Striking a delicate balance between comedy and gloom, "Greenberg" follows its namesake, Roger Greenberg (Ben Stiller, “Night at the Museum”), a 40-year-old carpenter and former musician fresh off a mental breakdown returning to his hometown of Los Angeles. Given the task of watching over his brother’s house while his family goes on vacation, he meets Florence (Greta Gerwig, "Baghead"), the family’s dedicated and trustworthy assistant with whom he strikes up an awkwardly romantic connection.

The film starts off slow, focusing on the confused Florence until Roger interrupts as a dreary, miserable character quick to shield his true emotions from others’ concerns. Hit by despondency over a life ill spent, Roger guards himself by alienating the people close to him. The film becomes an examination of the protagonist’s past failures as Roger shifts from a sense of paralysis to an acceptance of his age.

But Roger’s inability to understand others pushes "Greenberg" into a sloth from which it has trouble escaping. The bland protagonist distances himself from his conflicted past but shows no sign of having moved on. His interactions reveal him to be selfishly hypocritical and bitter, and even as he struggles to relate to the world, his attitudes and actions inspire little sympathy from viewers.

Still, "Greenberg" is a compelling installment in Baumbach’s continuous study of the banal neuroses that cripple relationships. His critical success continues to attract big actors to small films, and “Greenberg” is no exception. While not the collection of familiar faces that previous Baumbach films “The Squid and the Whale” or “Margot at the Wedding” boasted, “Greenberg” succeeds in transcending independent film by casting Stiller and the lovable supporting actor Rhys Ifans (“Hannibal Rising”).

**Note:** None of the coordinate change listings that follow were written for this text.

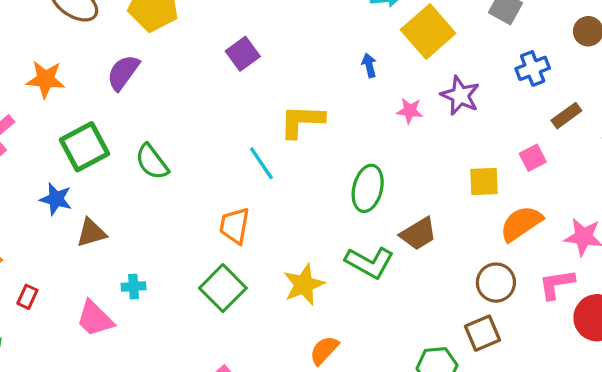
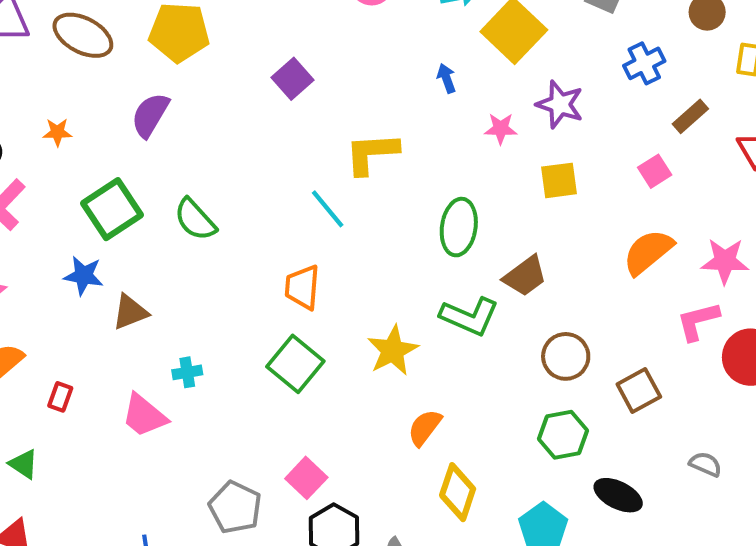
orange star: (46, 79) -> (57, 132), size x0.6
yellow square: (484, 181) -> (559, 180), moved
brown circle: (496, 283) -> (566, 356), moved
brown square: (483, 333) -> (639, 390), moved

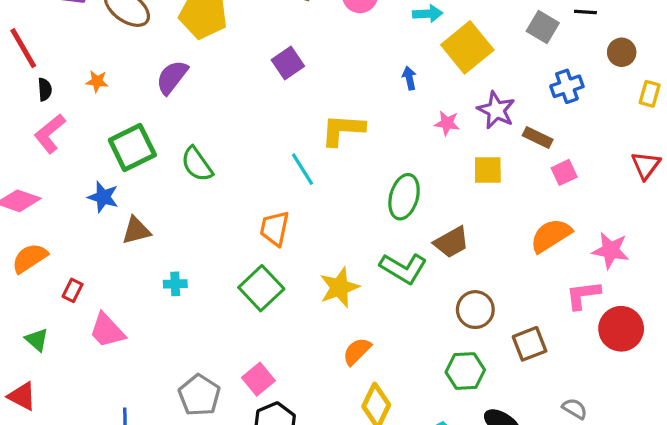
brown rectangle: (690, 116) -> (538, 137), moved, turned 60
pink trapezoid: (144, 415) -> (107, 331), moved

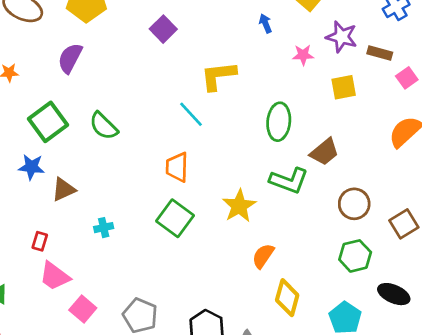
red rectangle: (73, 290) -> (40, 241), moved
pink square: (258, 379) -> (83, 309), moved

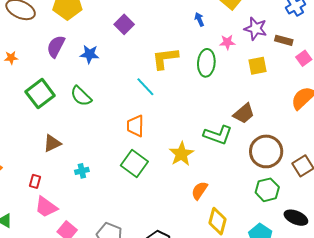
green ellipse: (279, 122) -> (206, 63), moved
blue star: (31, 167) -> (90, 54), moved
brown circle: (354, 204) -> (266, 151), size x1.4

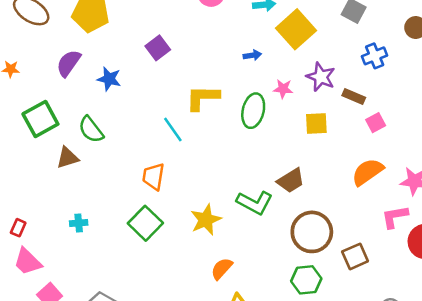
blue arrow: (199, 19) -> (252, 55), turned 96
brown triangle: (52, 143) -> (68, 158), moved

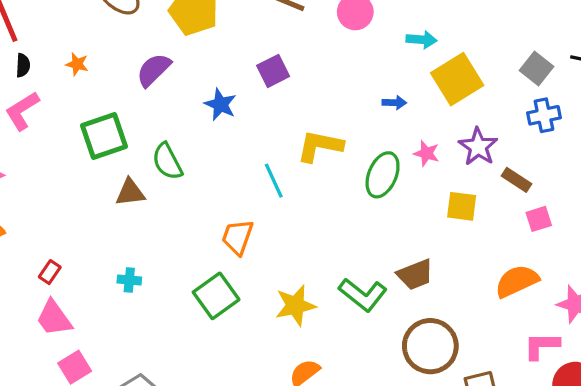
blue cross: (375, 56) -> (544, 115), moved
blue star: (109, 79) -> (220, 104), moved

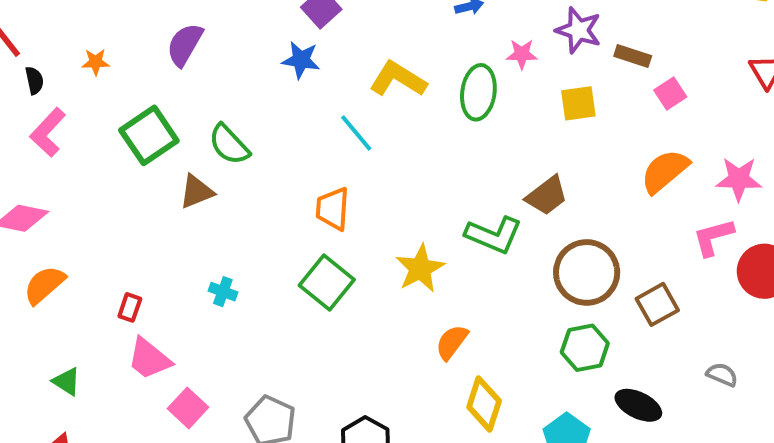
blue star: (220, 104) -> (301, 60), moved
yellow L-shape: (320, 146) -> (398, 79), turned 36
cyan cross: (129, 280) -> (223, 292), turned 30

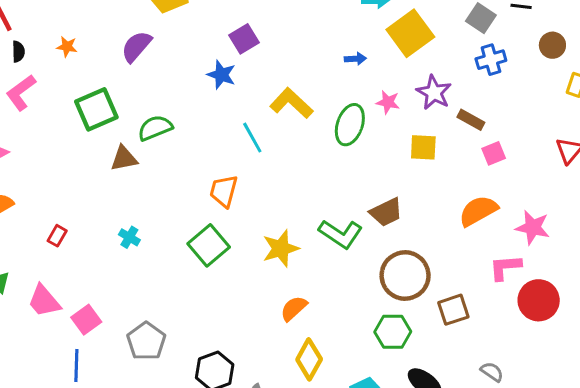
green semicircle: (229, 145) -> (155, 128), turned 100
pink trapezoid: (149, 359) -> (44, 301), moved

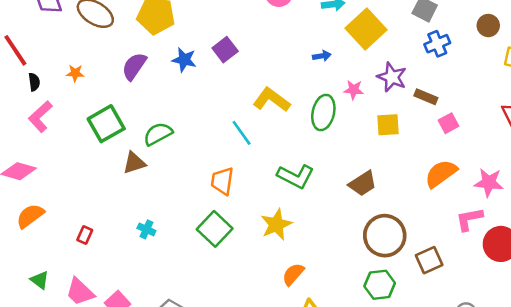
blue star: (221, 75) -> (184, 60), moved
green L-shape: (341, 234) -> (296, 176), moved

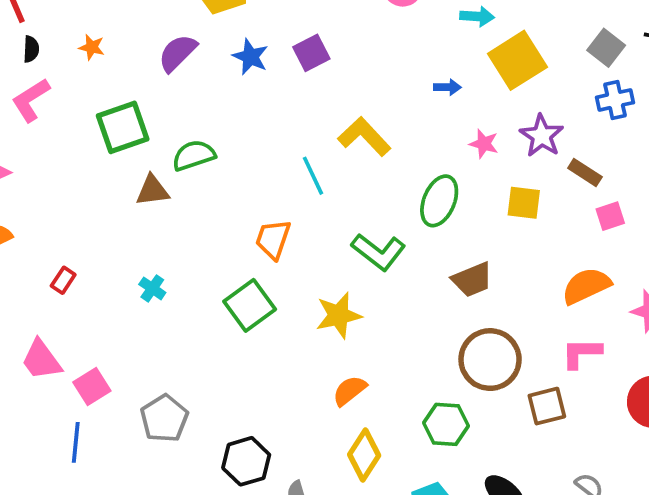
green ellipse: (323, 112) -> (439, 201), moved
pink L-shape: (469, 219) -> (581, 353), moved
green hexagon: (380, 285) -> (446, 424), moved

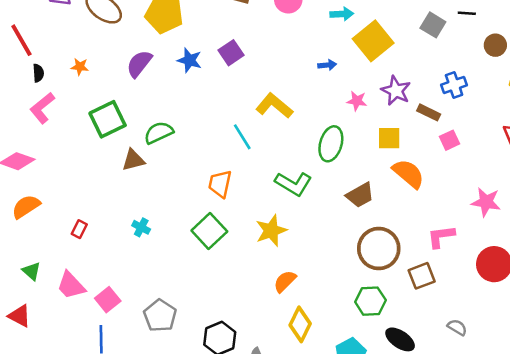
blue cross: (615, 100) -> (454, 85), moved
orange semicircle: (586, 286) -> (408, 174), moved, turned 72
green hexagon: (446, 424) -> (370, 301), moved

Baumbach’s mastery of writing characters who exhibit true, natural behavior is not lost on a flashy talent like Stiller; rather, his character allows him to explore parts of his skill set otherwise unseen in his customary comedic persona. In one emblematic scene, Roger’s friend Ivan (Ifans) tells him how others criticize his personality, and Roger counters in a manner entirely acquiescent with said criticism. Even when acting oblivious, Stiller shows a subtle, conscious realization underneath his character’s need to hide his feelings. This is a comedy more delicate than the standard Ben Stiller fare, and the funniest moments in "Greenberg" are met as much with frustrating pain as with uncomfortable laughter.

Gerwig, a relative unknown, may see her career catapulted by her performance in “Greenberg,” similar to Jesse Eisenberg's rise after “The Squid and the Whale.” As Florence, Gerwig skillfully illustrates the transition from youth to adulthood through nuanced emotional variations and a genuine sense of disorientation.

Although Gerwig’s chemistry with Stiller is, at first, hard to swallow, much like Roger’s development, it slowly evolves into a sense of comfort. The interaction between the two conspicuously imperfect characters becomes fascinating as more of Roger’s eccentricities spill out between them.

Baumbach has a complex interaction with his audience and allows viewers to judge the characters by their own standards. By delivering on the promise of honest drama, he illustrates how a character who starts out so bothersome and flawed can become relatable if stripped down and challenged to the core. While honest from start to finish, “Greenberg” exhibits a far more interesting second half than first, and leaves a conflicted aftertaste of renewal.